**Your assignment:**
Set down each entry exactly as given; pictures should not appear in the copy.

Document layout analysis data
•••••

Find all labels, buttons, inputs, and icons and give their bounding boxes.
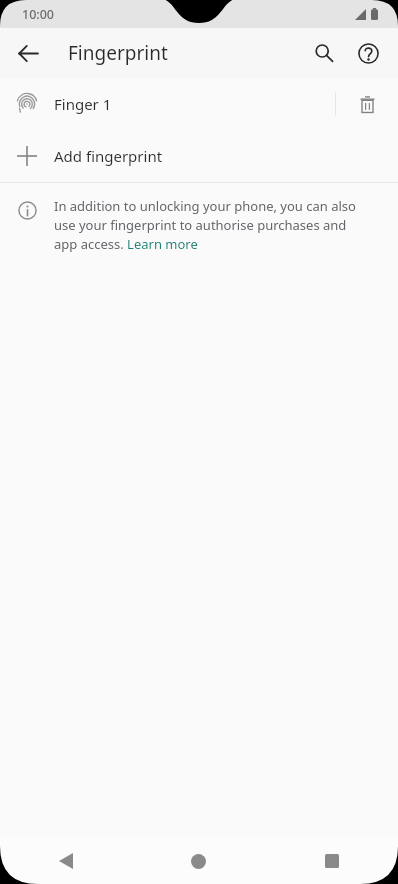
staticText: Add fingerprint (54, 146, 163, 166)
button[interactable]: Help (346, 31, 390, 75)
button[interactable]: Finger 1 (0, 78, 398, 130)
staticText: In addition to unlocking your phone, you… (54, 197, 370, 253)
button[interactable]: Add fingerprint (0, 130, 398, 182)
staticText: Finger 1 (54, 94, 335, 114)
button[interactable]: Search (302, 31, 346, 75)
button[interactable]: Recent apps (265, 838, 398, 884)
staticText: Fingerprint (68, 40, 168, 66)
button[interactable]: Home (132, 838, 265, 884)
button[interactable]: Back (0, 838, 132, 884)
button[interactable]: Back (6, 31, 50, 75)
staticText: 10:00 (22, 6, 55, 23)
button[interactable]: Delete fingerprint (336, 78, 398, 130)
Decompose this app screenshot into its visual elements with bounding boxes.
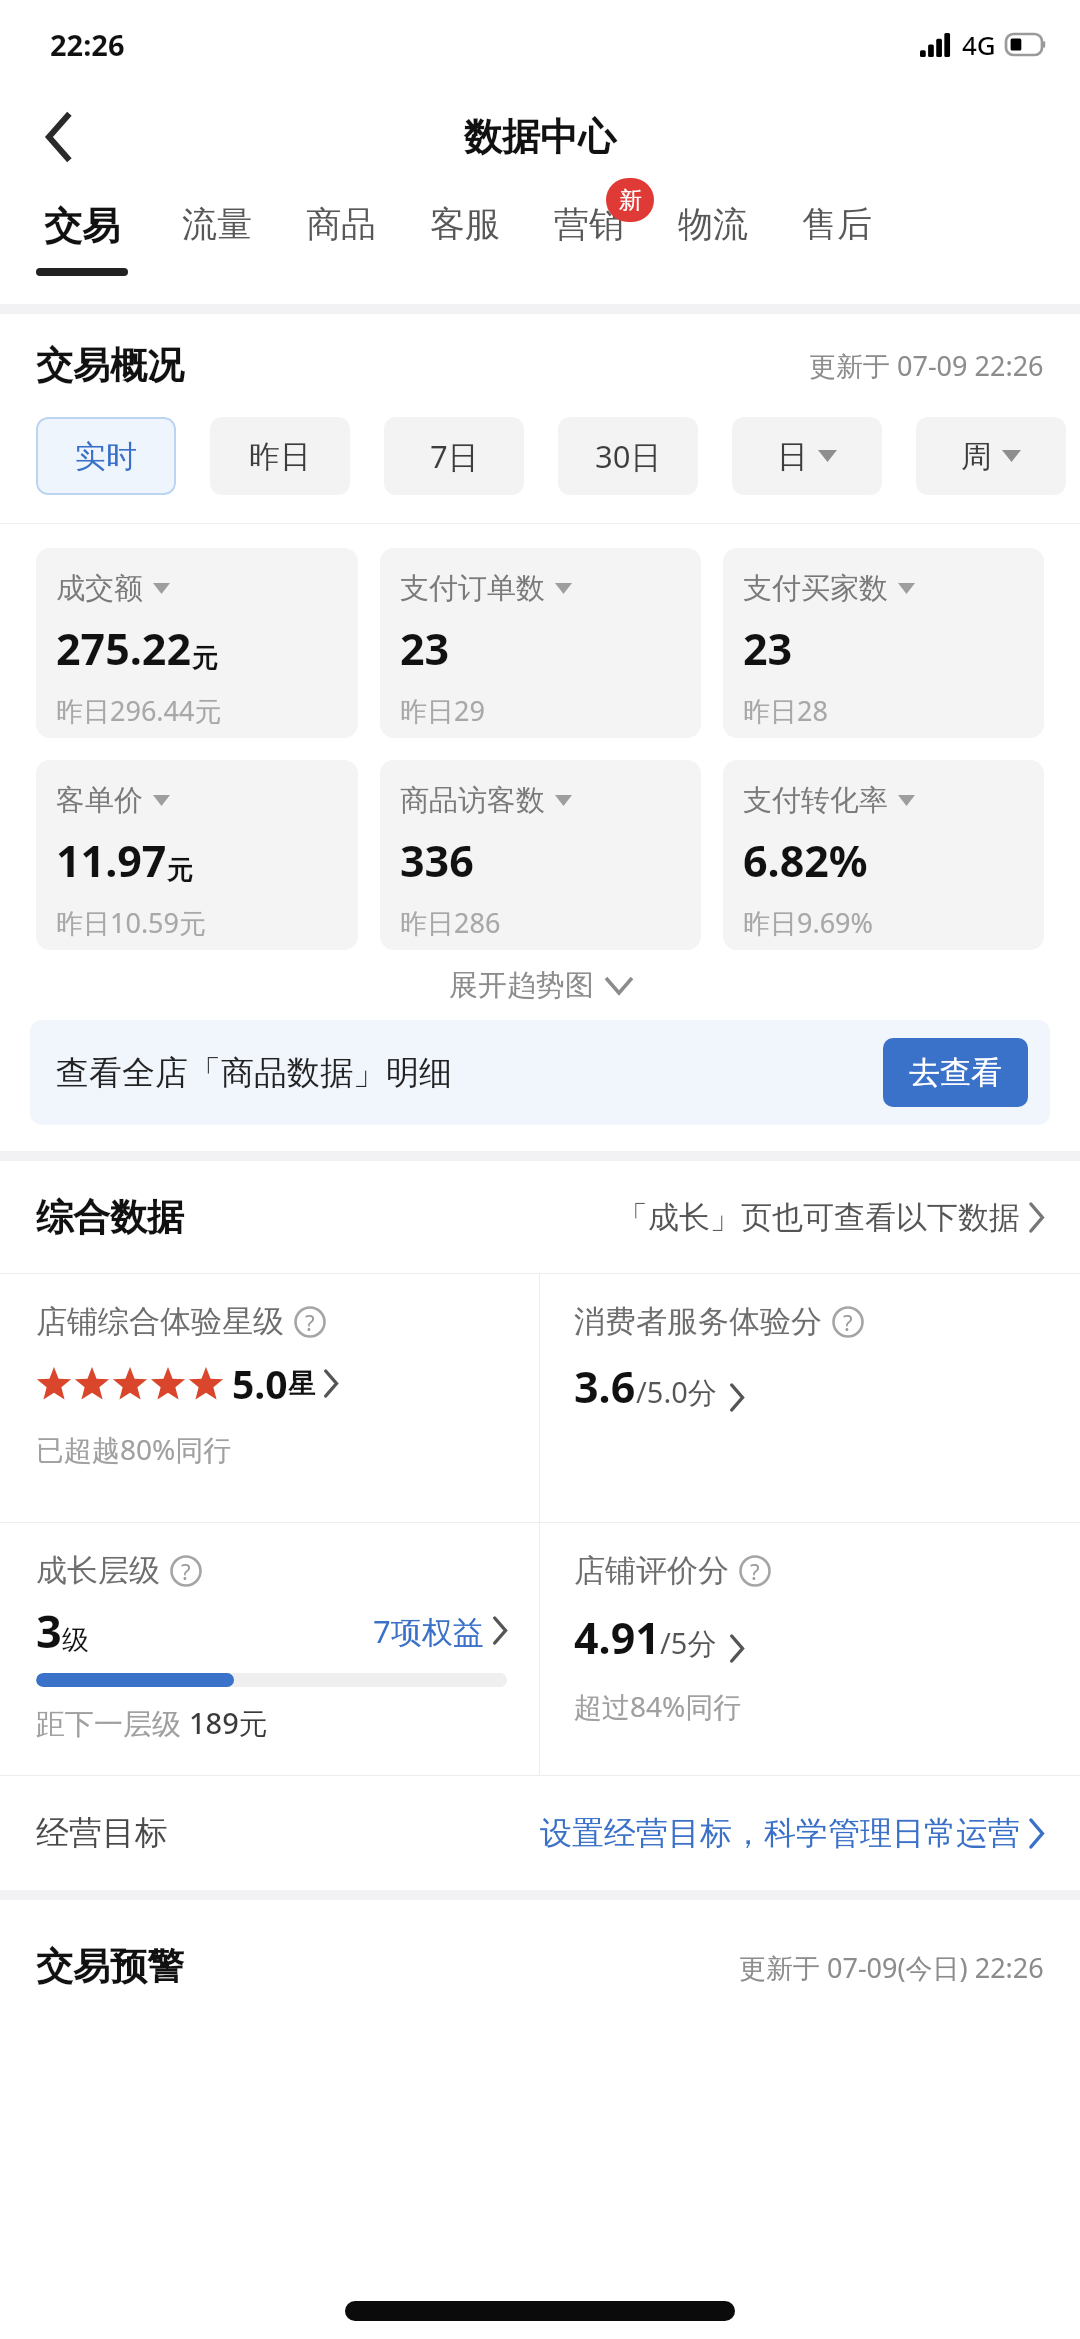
staticText: /5分 <box>660 1623 717 1663</box>
staticText: 流量 <box>182 202 252 246</box>
staticText: 设置经营目标，科学管理日常运营 <box>540 1813 1020 1853</box>
staticText: 综合数据 <box>36 1194 184 1241</box>
staticText: 支付订单数 <box>400 570 545 607</box>
staticText: 成交额 <box>56 570 143 607</box>
button[interactable]: 实时 <box>36 417 176 495</box>
staticText: 元 <box>167 854 193 887</box>
button[interactable]: 日 <box>732 417 882 495</box>
staticText: /5.0分 <box>636 1372 717 1412</box>
staticText: 更新于 07-09(今日) 22:26 <box>739 1949 1044 1986</box>
staticText: 336 <box>400 831 474 890</box>
button[interactable]: 交易 <box>36 186 128 304</box>
staticText: 6.82% <box>743 831 868 890</box>
button[interactable]: 30日 <box>558 417 698 495</box>
staticText: 客服 <box>430 202 500 246</box>
staticText: 新 <box>619 186 642 215</box>
staticText: 昨日29 <box>400 692 485 729</box>
button[interactable]: 客单价 <box>36 760 358 950</box>
staticText: 22:26 <box>50 25 125 64</box>
staticText: 商品访客数 <box>400 782 545 819</box>
staticText: 店铺评价分 <box>574 1551 729 1590</box>
staticText: 客单价 <box>56 782 143 819</box>
button[interactable]: 查看全店「商品数据」明细 <box>30 1020 1050 1125</box>
staticText: ? <box>750 1556 760 1586</box>
staticText: 店铺综合体验星级 <box>36 1302 284 1341</box>
staticText: 日 <box>777 437 808 476</box>
button[interactable]: 支付转化率 <box>723 760 1044 950</box>
button[interactable]: 综合数据 <box>36 1161 1044 1273</box>
staticText: 更新于 07-09 22:26 <box>809 347 1044 384</box>
staticText: 23 <box>400 619 450 678</box>
staticText: 275.22 <box>56 619 192 678</box>
button[interactable]: 周 <box>916 417 1066 495</box>
staticText: 级 <box>62 1623 89 1657</box>
staticText: 5.0 <box>232 1357 288 1410</box>
staticText: ? <box>843 1307 853 1337</box>
staticText: 昨日9.69% <box>743 904 874 941</box>
staticText: 成长层级 <box>36 1551 160 1590</box>
button[interactable]: 成交额 <box>36 548 358 738</box>
staticText: 昨日296.44元 <box>56 692 222 729</box>
button[interactable]: 去查看 <box>883 1038 1028 1107</box>
staticText: ? <box>305 1307 315 1337</box>
button[interactable]: 昨日 <box>210 417 350 495</box>
button[interactable]: Back <box>26 104 92 170</box>
button[interactable]: 店铺综合体验星级 <box>0 1274 539 1522</box>
staticText: 7日 <box>430 435 479 477</box>
staticText: 3 <box>36 1600 62 1661</box>
staticText: 星 <box>288 1367 315 1401</box>
staticText: 昨日 <box>249 437 311 476</box>
staticText: 经营目标 <box>36 1812 168 1854</box>
staticText: 周 <box>961 437 992 476</box>
staticText: 11.97 <box>56 831 167 890</box>
staticText: 昨日286 <box>400 904 501 941</box>
staticText: 查看全店「商品数据」明细 <box>56 1052 452 1094</box>
staticText: 4G <box>962 27 996 62</box>
staticText: 「成长」页也可查看以下数据 <box>617 1198 1020 1237</box>
button[interactable]: 消费者服务体验分 <box>540 1274 1080 1522</box>
staticText: 售后 <box>802 202 872 246</box>
staticText: 交易预警 <box>36 1943 184 1990</box>
staticText: 距下一层级 <box>36 1703 189 1743</box>
staticText: 23 <box>743 619 793 678</box>
button[interactable]: 物流 <box>678 186 748 304</box>
staticText: 数据中心 <box>464 113 616 161</box>
staticText: 昨日10.59元 <box>56 904 207 941</box>
staticText: 189元 <box>189 1703 268 1743</box>
staticText: 7项权益 <box>373 1610 484 1652</box>
button[interactable]: 经营目标 <box>36 1776 1044 1890</box>
staticText: 商品 <box>306 202 376 246</box>
button[interactable]: 支付买家数 <box>723 548 1044 738</box>
staticText: 支付买家数 <box>743 570 888 607</box>
staticText: 去查看 <box>909 1053 1002 1092</box>
staticText: 昨日28 <box>743 692 828 729</box>
staticText: 营销 <box>554 202 624 246</box>
staticText: 交易 <box>44 202 120 250</box>
button[interactable]: 7日 <box>384 417 524 495</box>
staticText: ? <box>181 1556 191 1586</box>
button[interactable]: 商品 <box>306 186 376 304</box>
staticText: 展开趋势图 <box>449 967 594 1004</box>
staticText: 30日 <box>595 435 662 477</box>
button[interactable]: 营销 <box>554 186 624 304</box>
staticText: 4.91 <box>574 1608 660 1667</box>
staticText: 交易概况 <box>36 342 184 389</box>
button[interactable]: 店铺评价分 <box>540 1523 1080 1775</box>
button[interactable]: 客服 <box>430 186 500 304</box>
staticText: 物流 <box>678 202 748 246</box>
staticText: 3.6 <box>574 1357 636 1416</box>
button[interactable]: 成长层级 <box>0 1523 539 1775</box>
button[interactable]: 流量 <box>182 186 252 304</box>
staticText: 支付转化率 <box>743 782 888 819</box>
staticText: 消费者服务体验分 <box>574 1302 822 1341</box>
button[interactable]: 商品访客数 <box>380 760 701 950</box>
staticText: 已超越80%同行 <box>36 1430 232 1468</box>
button[interactable]: 支付订单数 <box>380 548 701 738</box>
button[interactable]: 售后 <box>802 186 872 304</box>
staticText: 实时 <box>75 437 137 476</box>
staticText: 超过84%同行 <box>574 1687 742 1725</box>
staticText: 元 <box>192 642 218 675</box>
button[interactable]: 展开趋势图 <box>0 950 1080 1020</box>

•••••

**Response to this task:**
Find all labels, buttons, inputs, and icons and give their bounding boxes.
staticText: Add fingerprint (54, 146, 163, 166)
button[interactable]: Help (346, 31, 390, 75)
button[interactable]: Finger 1 (0, 78, 398, 130)
staticText: In addition to unlocking your phone, you… (54, 197, 370, 253)
button[interactable]: Add fingerprint (0, 130, 398, 182)
staticText: Finger 1 (54, 94, 335, 114)
button[interactable]: Search (302, 31, 346, 75)
button[interactable]: Recent apps (265, 838, 398, 884)
staticText: Fingerprint (68, 40, 168, 66)
button[interactable]: Home (132, 838, 265, 884)
button[interactable]: Back (0, 838, 132, 884)
button[interactable]: Back (6, 31, 50, 75)
staticText: 10:00 (22, 6, 55, 23)
button[interactable]: Delete fingerprint (336, 78, 398, 130)
Decompose this app screenshot into its visual elements with bounding boxes.
staticText: /5分 <box>660 1623 717 1663</box>
staticText: 流量 <box>182 202 252 246</box>
staticText: 设置经营目标，科学管理日常运营 <box>540 1813 1020 1853</box>
staticText: 综合数据 <box>36 1194 184 1241</box>
staticText: 支付订单数 <box>400 570 545 607</box>
staticText: 成交额 <box>56 570 143 607</box>
button[interactable]: 实时 <box>36 417 176 495</box>
staticText: 元 <box>167 854 193 887</box>
button[interactable]: 日 <box>732 417 882 495</box>
staticText: /5.0分 <box>636 1372 717 1412</box>
staticText: 更新于 07-09(今日) 22:26 <box>739 1949 1044 1986</box>
staticText: 336 <box>400 831 474 890</box>
button[interactable]: 交易 <box>36 186 128 304</box>
staticText: 6.82% <box>743 831 868 890</box>
button[interactable]: 30日 <box>558 417 698 495</box>
staticText: 客服 <box>430 202 500 246</box>
staticText: 新 <box>619 186 642 215</box>
staticText: 昨日29 <box>400 692 485 729</box>
button[interactable]: 客单价 <box>36 760 358 950</box>
staticText: 22:26 <box>50 25 125 64</box>
staticText: 商品访客数 <box>400 782 545 819</box>
staticText: 店铺评价分 <box>574 1551 729 1590</box>
staticText: 客单价 <box>56 782 143 819</box>
button[interactable]: 查看全店「商品数据」明细 <box>30 1020 1050 1125</box>
staticText: ? <box>750 1556 760 1586</box>
staticText: 店铺综合体验星级 <box>36 1302 284 1341</box>
staticText: 日 <box>777 437 808 476</box>
button[interactable]: 支付转化率 <box>723 760 1044 950</box>
button[interactable]: 综合数据 <box>36 1161 1044 1273</box>
staticText: 更新于 07-09 22:26 <box>809 347 1044 384</box>
staticText: 23 <box>400 619 450 678</box>
staticText: 275.22 <box>56 619 192 678</box>
button[interactable]: 周 <box>916 417 1066 495</box>
staticText: 级 <box>62 1623 89 1657</box>
staticText: 5.0 <box>232 1357 288 1410</box>
staticText: ? <box>843 1307 853 1337</box>
staticText: 昨日9.69% <box>743 904 874 941</box>
staticText: 成长层级 <box>36 1551 160 1590</box>
button[interactable]: 成交额 <box>36 548 358 738</box>
staticText: 昨日296.44元 <box>56 692 222 729</box>
button[interactable]: 去查看 <box>883 1038 1028 1107</box>
staticText: ? <box>305 1307 315 1337</box>
button[interactable]: 昨日 <box>210 417 350 495</box>
button[interactable]: Back <box>26 104 92 170</box>
button[interactable]: 店铺综合体验星级 <box>0 1274 539 1522</box>
staticText: 7日 <box>430 435 479 477</box>
staticText: 3 <box>36 1600 62 1661</box>
staticText: 星 <box>288 1367 315 1401</box>
staticText: 昨日 <box>249 437 311 476</box>
staticText: 经营目标 <box>36 1812 168 1854</box>
staticText: 周 <box>961 437 992 476</box>
staticText: 11.97 <box>56 831 167 890</box>
staticText: 昨日286 <box>400 904 501 941</box>
staticText: 查看全店「商品数据」明细 <box>56 1052 452 1094</box>
staticText: 4G <box>962 27 996 62</box>
staticText: 「成长」页也可查看以下数据 <box>617 1198 1020 1237</box>
button[interactable]: 消费者服务体验分 <box>540 1274 1080 1522</box>
staticText: 售后 <box>802 202 872 246</box>
staticText: 交易预警 <box>36 1943 184 1990</box>
staticText: 距下一层级 <box>36 1703 189 1743</box>
staticText: 23 <box>743 619 793 678</box>
button[interactable]: 物流 <box>678 186 748 304</box>
staticText: 数据中心 <box>464 113 616 161</box>
staticText: 昨日10.59元 <box>56 904 207 941</box>
staticText: 189元 <box>189 1703 268 1743</box>
staticText: 7项权益 <box>373 1610 484 1652</box>
button[interactable]: 经营目标 <box>36 1776 1044 1890</box>
staticText: 商品 <box>306 202 376 246</box>
button[interactable]: 支付买家数 <box>723 548 1044 738</box>
staticText: 支付买家数 <box>743 570 888 607</box>
staticText: 去查看 <box>909 1053 1002 1092</box>
staticText: 昨日28 <box>743 692 828 729</box>
staticText: 营销 <box>554 202 624 246</box>
staticText: 交易 <box>44 202 120 250</box>
button[interactable]: 7日 <box>384 417 524 495</box>
staticText: ? <box>181 1556 191 1586</box>
button[interactable]: 商品 <box>306 186 376 304</box>
staticText: 展开趋势图 <box>449 967 594 1004</box>
staticText: 30日 <box>595 435 662 477</box>
button[interactable]: 营销 <box>554 186 624 304</box>
staticText: 4.91 <box>574 1608 660 1667</box>
staticText: 交易概况 <box>36 342 184 389</box>
button[interactable]: 店铺评价分 <box>540 1523 1080 1775</box>
button[interactable]: 客服 <box>430 186 500 304</box>
staticText: 物流 <box>678 202 748 246</box>
staticText: 3.6 <box>574 1357 636 1416</box>
button[interactable]: 成长层级 <box>0 1523 539 1775</box>
button[interactable]: 流量 <box>182 186 252 304</box>
staticText: 支付转化率 <box>743 782 888 819</box>
staticText: 消费者服务体验分 <box>574 1302 822 1341</box>
button[interactable]: 商品访客数 <box>380 760 701 950</box>
staticText: 已超越80%同行 <box>36 1430 232 1468</box>
button[interactable]: 支付订单数 <box>380 548 701 738</box>
button[interactable]: 售后 <box>802 186 872 304</box>
staticText: 实时 <box>75 437 137 476</box>
staticText: 超过84%同行 <box>574 1687 742 1725</box>
staticText: 元 <box>192 642 218 675</box>
button[interactable]: 展开趋势图 <box>0 950 1080 1020</box>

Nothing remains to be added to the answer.